Club 24 de Setiembre
- Nickname: El decano aregüeño (The dean from Areguá)
- Founded: September 24, 1914
- Ground: Estadio Próculo Cortázar Areguá, Paraguay
- Capacity: 2,500
- Coordinates: 25°17′13″S 57°26′12″W﻿ / ﻿25.2869°S 57.4366°W
- Chairman: Claudelino Agüero
- Manager: Alicio Solalinde
- League: Primera B Metropolitana
- 2023: División Intermedia, 14th of 16 (Relegated by average)
- Website: https://www.instagram.com/24deset
| Home colours | Away colours |

= Club 24 de Setiembre =

Club 24 de Setiembre, also known as 24 de Setiembre VP, is a Paraguayan football club based in Valle Pucú in the municipality of Areguá. It was founded on September 24, 1914, coinciding with the festivity of the Virgin of Mercy, patron saint of the community. It was affiliated to the Unión del Fútbol del Interior (UFI) until 2015, the club is multi-champion of the Liga Aregüeña de Fútbol, being two-time champions in 2014 and 2015.

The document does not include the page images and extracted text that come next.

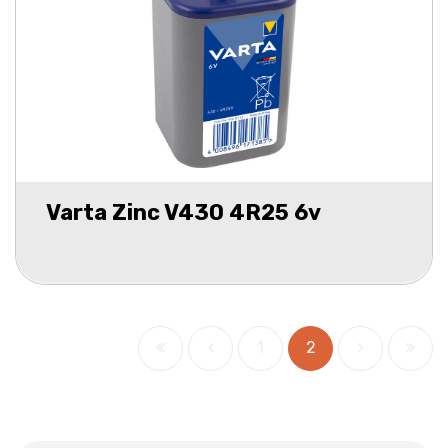
Varta Zinc V430 4R25 6v
1
2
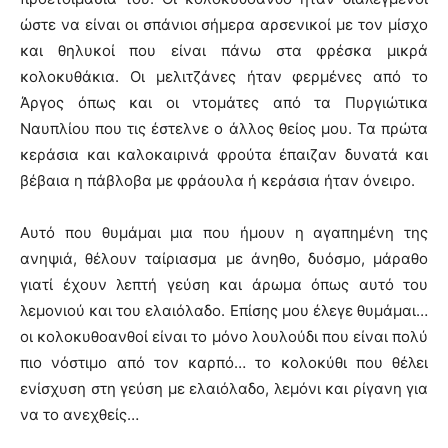
ώστε να είναι οι σπάνιοι σήμερα αρσενικοί με τον μίσχο
και θηλυκοί που είναι πάνω στα φρέσκα μικρά
κολοκυθάκια. Οι μελιτζάνες ήταν φερμένες από το
Άργος όπως και οι ντομάτες από τα Πυργιώτικα
Ναυπλίου που τις έστελνε ο άλλος θείος μου. Τα πρώτα
κεράσια και καλοκαιρινά φρούτα έπαιζαν δυνατά και
βέβαια η πάβλοβα με φράουλα ή κεράσια ήταν όνειρο.
Αυτό που θυμάμαι μια που ήμουν η αγαπημένη της
ανηψιά, θέλουν ταίριασμα με άνηθο, δυόσμο, μάραθο
γιατί έχουν λεπτή γεύση και άρωμα όπως αυτό του
λεμονιού και του ελαιόλαδο. Επίσης μου έλεγε θυμάμαι…
οι κολοκυθοανθοί είναι το μόνο λουλούδι που είναι πολύ
πιο νόστιμο από τον καρπό… το κολοκύθι που θέλει
ενίσχυση στη γεύση με ελαιόλαδο, λεμόνι και ρίγανη για
να το ανεχθείς…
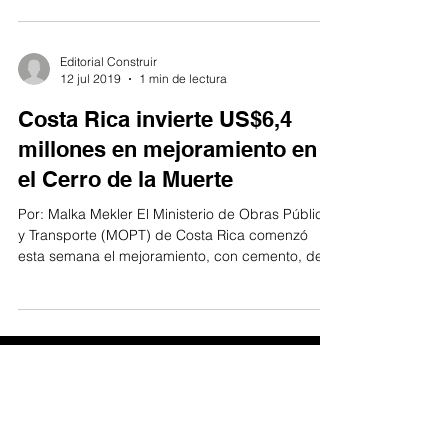
Editorial Construir
12 jul 2019
1 min de lectura
Costa Rica invierte US$6,4
millones en mejoramiento en
el Cerro de la Muerte
Por: Malka Mekler El Ministerio de Obras Públicas
y Transporte (MOPT) de Costa Rica comenzó
esta semana el mejoramiento, con cemento, de...
© Derechos reservados
Connecta B2B - 2025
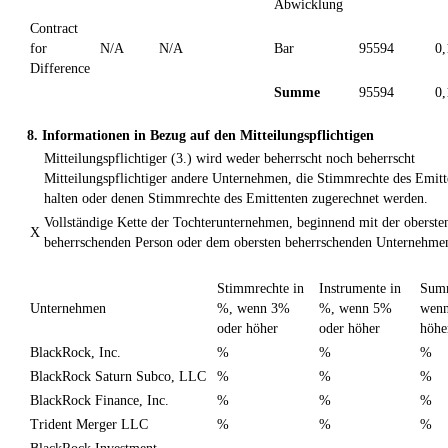
Abwicklung
Contract
for
N/A
N/A
Bar
95594
0
Difference
Summe
95594
0
8. Informationen in Bezug auf den Mitteilungspflichtigen
Mitteilungspflichtiger (3.) wird weder beherrscht noch beherrscht
Mitteilungspflichtiger andere Unternehmen, die Stimmrechte des Emitt
halten oder denen Stimmrechte des Emittenten zugerechnet werden.
Vollständige Kette der Tochterunternehmen, beginnend mit der oberste
X
beherrschenden Person oder dem obersten beherrschenden Unternehme
Stimmrechte in
Instrumente in
Sum
Unternehmen
%, wenn 3%
%, wenn 5%
wenn
oder höher
oder höher
höhe
BlackRock, Inc.
%
%
%
BlackRock Saturn Subco, LLC
%
%
%
BlackRock Finance, Inc.
%
%
%
Trident Merger LLC
%
%
%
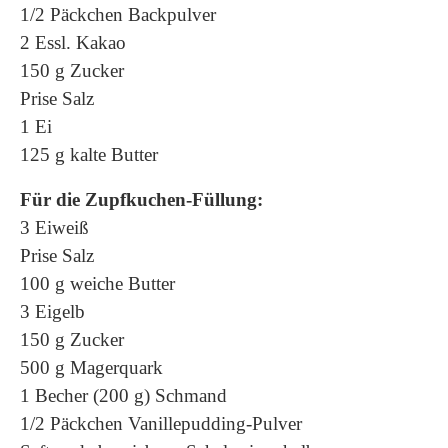
1/2 Päckchen Backpulver
2 Essl. Kakao
150 g Zucker
Prise Salz
1 Ei
125 g kalte Butter
Für die Zupfkuchen-Füllung:
3 Eiweiß
Prise Salz
100 g weiche Butter
3 Eigelb
150 g Zucker
500 g Magerquark
1 Becher (200 g) Schmand
1/2 Päckchen Vanillepudding-Pulver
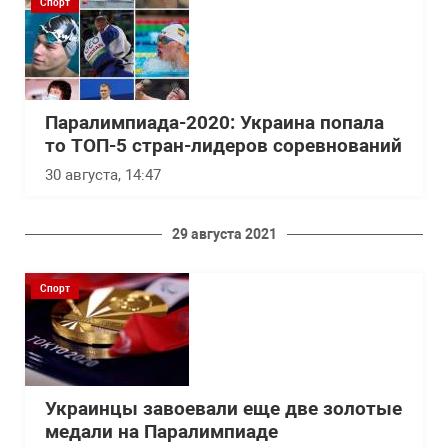
Спорт
Паралимпиада-2020: Украина попала
то ТОП-5 стран-лидеров соревнований
30 августа, 14:47
29 августа 2021
Спорт
Украинцы завоевали еще две золотые
медали на Паралимпиаде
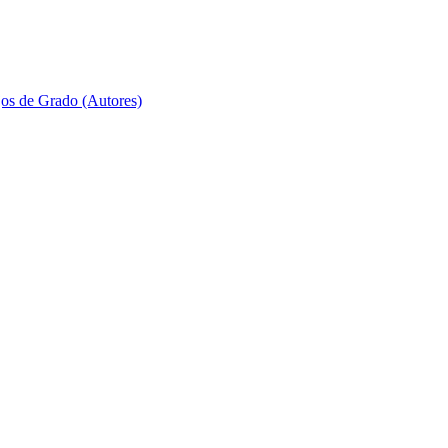
jos de Grado (Autores)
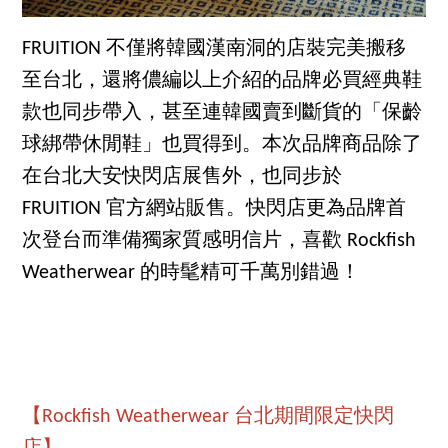
FRUITION 不僅將韓國漢南洞的店裝完美搬移
至台北，還將儂編以上介紹的品牌必買經典鞋
款也同步帶入，甚至連韓國賣到斷貨的「保齡
球綁帶休閒鞋」也買得到。本次品牌商品除了
在台北大安快閃店展售外，也同步於
FRUITION 官方網站販售。快閃店更為品牌首
次登台而準備獨家質感明信片，喜歡 Rockfish
Weatherwear 的時髦精可千萬別錯過！
【Rockfish Weatherwear 台北期間限定快閃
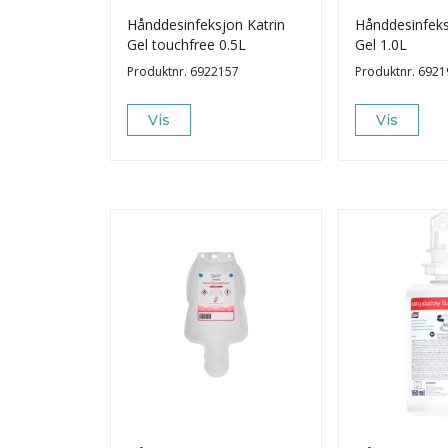
Hånddesinfeksjon Katrin
Hånddesinfeks
Gel touchfree 0.5L
Gel 1.0L
Produktnr.
6922157
Produktnr.
6921
Vis
Vis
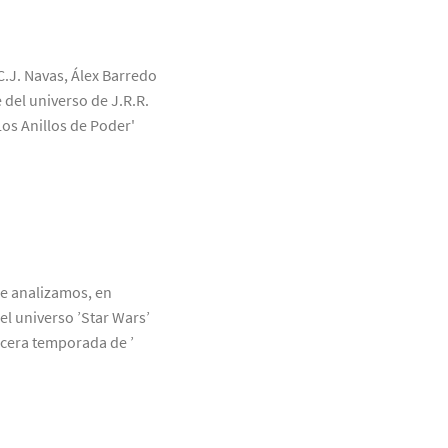
C.J. Navas, Álex Barredo
 del universo de J.R.R.
Los Anillos de Poder'
ue analizamos, en
el universo ’Star Wars’
rcera temporada de ’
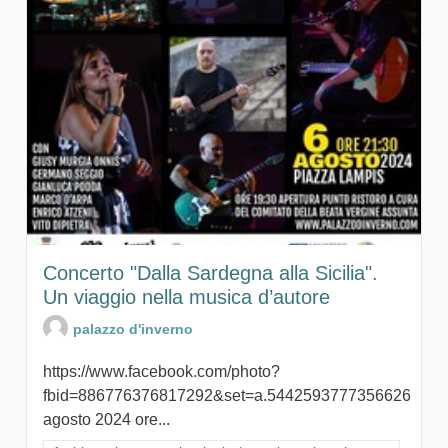
Concerto "Dalla Sardegna alla Sicilia".
Un viaggio nella musica d’autore
palazzo d'inverno
https://www.facebook.com/photo?
fbid=886776376817292&set=a.5442593777356626
agosto 2024 ore...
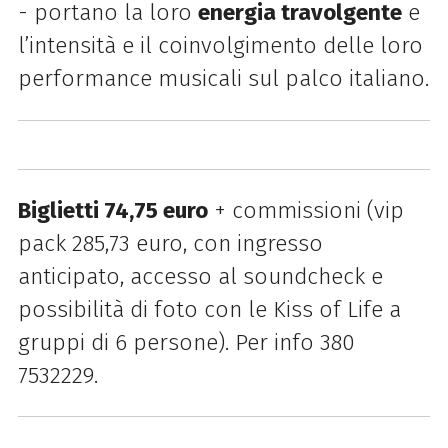
-
portano la loro
energia travolgente
e
l’intensità e il coinvolgimento delle loro
performance musicali sul palco italiano.
Biglietti 74,75 euro
+ commissioni (vip
pack 285,73 euro, con ingresso
anticipato, accesso al soundcheck e
possibilità di foto con le Kiss of Life a
gruppi di 6 persone
)
.
Per info 380
7532229.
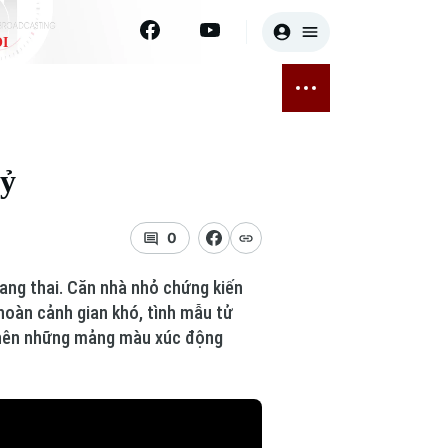
I
E
THỂ THAO
GIẢI TRÍ
ĐÃ PHÁT SÓNG
Bóng đá
Tin tức
Kỷ
ỡng
Quần vợt
Sao
sức khỏe
Golf
Điện ảnh
0
Thời trang
ang thai. Căn nhà nhỏ chứng kiến
hoàn cảnh gian khó, tình mẫu tử
Âm nhạc
o nên những mảng màu xúc động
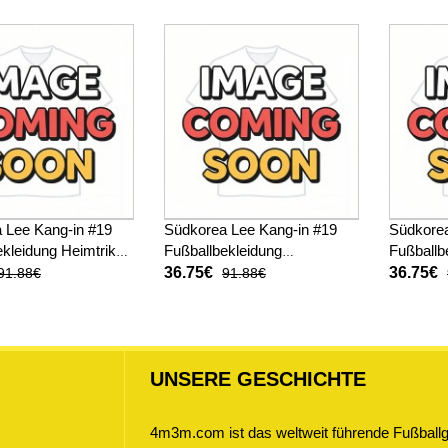
(+ kurze hosen)
2026 Kurzarm (+ kurze
kurze ho
hosen)
 Lee Kang-in #19
Südkorea Lee Kang-in #19
Südkore
kleidung Heimtrikot
Fußballbekleidung
Fußballb
M 2026 Kurzarm (+
Auswärtstrikot Kinder WM
Kinder 
36.75€
36.75€
91.88€
91.88€
sen)
2026 Kurzarm (+ kurze
kurze ho
hosen)
UNSERE GESCHICHTE
4m3m.com ist das weltweit führende Fußballge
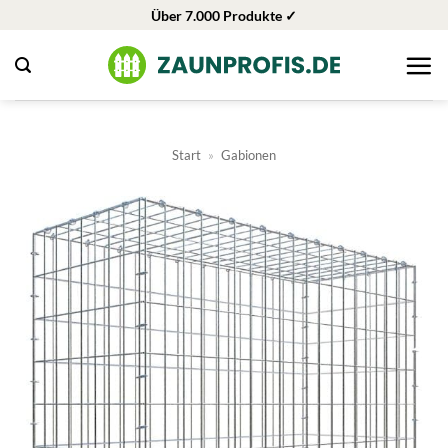
Zum
Über 7.000 Produkte ✓
Inhalt
springen
Start
»
Gabionen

Affiliated to the Paraguayan Football Association (APF) in 2015, it has competed in its divisions since 2016. As of 2023, it plays in División Intermedia, the second division in the Paraguayan football league system, after finishing second in the 2022 Primera B Metropolitana.

==History==
===Its beginnings===
The club was founded on September 24, 1914, thus being the first club established in the city of Areguá, the first president of the club was Miguel Saldivar. Since 1950 it has been affiliated to the Liga Aregüeña de Fútbol and therefore to the Unión del Fútbol del Interior. The first Liga Aregüeña title was won in 1952, repeating that conquest in 1953 and 1956.

===Other titles and regional championship===
The title of champion of the Liga Aregüeña de Fútbol in 1968 was obtained undefeated, that same year they reached the finals of the Cuarta Región Deportiva, facing Martín Ledesma, finally finishing as runner-up.

They returned to conquer the Liga Aregüeña de Fútbol in 1973, as well as in 1978, that same year they also won the title of champion this time on the Quinta Región Deportiva, defeating Olimpia of Itauguá in the final, thus becoming the first club from Aregüa to get that regional title.

They obtained again the Liga Aregüeña de Fútbol championship titles in 1973, 1978, 1980, 1982, 1985, 1990 and 1999.

== Stadium ==
The club plays at home in the Estadio Próculo Cortázar, which has a capacity for about 2,500 people.